▶ WHAT IS REQUIRED
What you return should be each line of the data containing the string "seconda".

═══ EXTRACTED INFORMATION ═══

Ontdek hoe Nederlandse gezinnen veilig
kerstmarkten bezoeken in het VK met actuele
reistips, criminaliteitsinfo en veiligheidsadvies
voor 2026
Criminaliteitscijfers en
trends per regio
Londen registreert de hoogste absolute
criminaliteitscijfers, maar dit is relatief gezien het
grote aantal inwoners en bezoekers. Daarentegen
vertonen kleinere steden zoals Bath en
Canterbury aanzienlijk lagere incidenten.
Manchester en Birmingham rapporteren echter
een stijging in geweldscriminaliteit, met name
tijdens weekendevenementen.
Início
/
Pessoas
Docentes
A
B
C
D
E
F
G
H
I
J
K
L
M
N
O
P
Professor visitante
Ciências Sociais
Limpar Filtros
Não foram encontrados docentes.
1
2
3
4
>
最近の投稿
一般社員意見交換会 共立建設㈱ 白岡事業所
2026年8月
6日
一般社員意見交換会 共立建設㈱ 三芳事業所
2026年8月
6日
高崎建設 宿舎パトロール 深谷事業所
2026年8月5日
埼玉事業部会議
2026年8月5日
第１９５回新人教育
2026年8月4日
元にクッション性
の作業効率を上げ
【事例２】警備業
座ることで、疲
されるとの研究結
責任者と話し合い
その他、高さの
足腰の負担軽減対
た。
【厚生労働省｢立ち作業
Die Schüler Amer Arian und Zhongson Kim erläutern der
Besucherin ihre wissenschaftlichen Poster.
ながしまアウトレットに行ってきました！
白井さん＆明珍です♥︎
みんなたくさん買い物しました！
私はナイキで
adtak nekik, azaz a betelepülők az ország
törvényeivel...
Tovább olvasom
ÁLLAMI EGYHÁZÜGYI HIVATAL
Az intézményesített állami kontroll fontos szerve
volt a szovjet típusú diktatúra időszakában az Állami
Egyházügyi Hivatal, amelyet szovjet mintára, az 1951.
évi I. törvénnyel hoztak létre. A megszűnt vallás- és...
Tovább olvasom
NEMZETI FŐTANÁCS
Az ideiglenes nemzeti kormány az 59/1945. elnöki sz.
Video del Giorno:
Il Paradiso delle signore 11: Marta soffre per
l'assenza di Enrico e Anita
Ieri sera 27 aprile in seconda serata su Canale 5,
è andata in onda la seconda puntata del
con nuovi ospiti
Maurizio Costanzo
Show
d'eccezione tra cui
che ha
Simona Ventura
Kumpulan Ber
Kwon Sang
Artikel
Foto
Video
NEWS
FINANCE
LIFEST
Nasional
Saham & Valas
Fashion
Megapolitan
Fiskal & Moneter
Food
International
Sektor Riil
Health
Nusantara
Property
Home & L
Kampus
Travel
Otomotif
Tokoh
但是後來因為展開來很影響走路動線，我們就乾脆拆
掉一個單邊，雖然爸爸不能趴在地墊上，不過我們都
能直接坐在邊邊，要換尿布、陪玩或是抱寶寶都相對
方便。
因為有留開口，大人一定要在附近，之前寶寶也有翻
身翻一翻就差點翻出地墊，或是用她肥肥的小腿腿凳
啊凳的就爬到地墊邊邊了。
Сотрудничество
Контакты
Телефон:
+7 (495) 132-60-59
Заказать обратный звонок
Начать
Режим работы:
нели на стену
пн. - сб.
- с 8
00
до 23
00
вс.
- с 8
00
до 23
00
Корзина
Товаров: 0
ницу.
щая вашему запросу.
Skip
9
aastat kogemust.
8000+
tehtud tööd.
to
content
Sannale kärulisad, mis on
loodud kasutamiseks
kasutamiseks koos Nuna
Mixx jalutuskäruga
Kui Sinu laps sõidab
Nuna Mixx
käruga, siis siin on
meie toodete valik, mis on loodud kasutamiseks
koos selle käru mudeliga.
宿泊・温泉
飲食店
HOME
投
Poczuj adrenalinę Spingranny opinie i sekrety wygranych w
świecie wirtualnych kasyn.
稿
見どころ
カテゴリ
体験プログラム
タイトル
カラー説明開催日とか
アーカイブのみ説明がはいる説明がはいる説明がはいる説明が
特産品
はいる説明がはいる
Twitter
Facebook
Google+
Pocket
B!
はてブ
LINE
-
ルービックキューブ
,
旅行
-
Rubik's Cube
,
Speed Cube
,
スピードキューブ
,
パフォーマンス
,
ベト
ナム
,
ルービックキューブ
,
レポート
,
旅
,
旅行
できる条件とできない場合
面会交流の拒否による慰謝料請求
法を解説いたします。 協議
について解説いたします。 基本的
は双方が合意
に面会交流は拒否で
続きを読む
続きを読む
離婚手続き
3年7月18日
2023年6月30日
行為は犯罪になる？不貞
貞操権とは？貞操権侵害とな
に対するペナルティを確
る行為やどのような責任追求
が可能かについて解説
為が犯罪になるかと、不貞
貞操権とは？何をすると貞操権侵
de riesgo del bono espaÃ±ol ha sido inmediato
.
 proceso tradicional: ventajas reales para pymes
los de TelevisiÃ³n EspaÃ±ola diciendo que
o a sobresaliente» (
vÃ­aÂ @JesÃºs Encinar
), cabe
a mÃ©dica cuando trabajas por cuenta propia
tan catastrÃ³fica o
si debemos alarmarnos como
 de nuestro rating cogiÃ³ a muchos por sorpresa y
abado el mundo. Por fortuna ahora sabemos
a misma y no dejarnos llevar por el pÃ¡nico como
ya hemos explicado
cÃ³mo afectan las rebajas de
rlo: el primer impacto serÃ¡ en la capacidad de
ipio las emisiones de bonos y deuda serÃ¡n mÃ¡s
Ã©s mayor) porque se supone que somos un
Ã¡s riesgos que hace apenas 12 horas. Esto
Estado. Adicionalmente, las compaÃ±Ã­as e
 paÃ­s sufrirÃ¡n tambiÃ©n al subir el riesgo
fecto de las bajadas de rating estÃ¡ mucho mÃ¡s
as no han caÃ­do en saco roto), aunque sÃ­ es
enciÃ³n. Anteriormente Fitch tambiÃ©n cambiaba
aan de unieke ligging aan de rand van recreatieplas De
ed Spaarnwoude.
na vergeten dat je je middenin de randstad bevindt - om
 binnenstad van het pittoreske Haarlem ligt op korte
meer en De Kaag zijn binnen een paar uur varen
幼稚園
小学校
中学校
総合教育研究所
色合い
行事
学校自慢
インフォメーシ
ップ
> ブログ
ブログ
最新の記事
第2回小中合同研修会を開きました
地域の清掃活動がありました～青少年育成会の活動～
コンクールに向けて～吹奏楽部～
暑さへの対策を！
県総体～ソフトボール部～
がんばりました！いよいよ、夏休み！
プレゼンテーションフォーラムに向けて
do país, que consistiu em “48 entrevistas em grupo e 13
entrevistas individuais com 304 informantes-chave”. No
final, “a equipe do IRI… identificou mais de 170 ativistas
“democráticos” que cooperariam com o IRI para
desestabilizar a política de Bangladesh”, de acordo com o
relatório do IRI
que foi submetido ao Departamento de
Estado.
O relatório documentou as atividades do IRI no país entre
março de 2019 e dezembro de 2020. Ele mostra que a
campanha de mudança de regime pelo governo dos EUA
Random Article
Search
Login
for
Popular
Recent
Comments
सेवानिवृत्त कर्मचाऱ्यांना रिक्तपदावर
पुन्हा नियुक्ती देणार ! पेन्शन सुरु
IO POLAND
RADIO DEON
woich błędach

═══

▶ RESPONSE
Ieri sera 27 aprile in seconda serata su Canale 5,
è andata in onda la seconda puntata del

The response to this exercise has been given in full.